For weeks, the Times and the maker of ChatGPT have been locked in tense negotiations over reaching a licensing deal in which OpenAI would pay the Times for incorporating its stories in the tech company's AI tools, but the discussions have become so contentious that the paper is now considering legal action.
The individuals who confirmed the potential lawsuit requested anonymity because they were not authorized to speak publicly about the matter.
OpenAI could become a popular search tool for readers by generating information based on original reporting, driving more readers away from news outlets, and directing them to the AI tool instead. The Times is reportedly considering taking legal action in response to this possibility, saying ChatGPT has already used its data to generate paragraphs of information without the paper’s permission.
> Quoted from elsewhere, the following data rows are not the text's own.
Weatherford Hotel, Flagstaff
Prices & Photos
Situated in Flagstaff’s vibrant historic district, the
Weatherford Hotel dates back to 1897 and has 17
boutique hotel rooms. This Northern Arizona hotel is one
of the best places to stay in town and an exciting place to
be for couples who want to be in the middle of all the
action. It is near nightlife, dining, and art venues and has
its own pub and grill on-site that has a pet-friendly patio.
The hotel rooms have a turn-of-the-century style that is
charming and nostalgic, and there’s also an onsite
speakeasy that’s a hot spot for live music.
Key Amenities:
It remains unclear whether OpenAI has violated copyright laws. Such a case would see the Times venturing into uncharted waters on a number of fronts. For instance, OpenAI could be ordered to remove the Times’ data from its training model, a move that’s probably impossible without retraining ChatGPT on a new dataset—a very expensive process.
“If you’re copying millions of works, you can see how that becomes a number that becomes potentially fatal for a company,” Daniel Gervais, the co-director of the intellectual property program at Vanderbilt University who studies generative AI, told NPR which first reported on the potential lawsuit. “Copyright law is a sword that’s going to hang over the heads of AI companies for several years unless they figure out how to negotiate a solution.”
Other news outlets have criticized OpenAI for illegally using their articles to train the chatbot, including News Corp. which owns the Wall Street Journal. News Corp’s CEO Robert Thomson spoke on the outrage OpenAI faced from journalists and news outlets at a media conference in May. He said: the “[media’s] collective IP is under threat and for which we should argue vociferously for compensation,” the Financial Times reported. He added: AI was “designed so the reader will never visit a journalism website, thus fatally undermining that journalism.”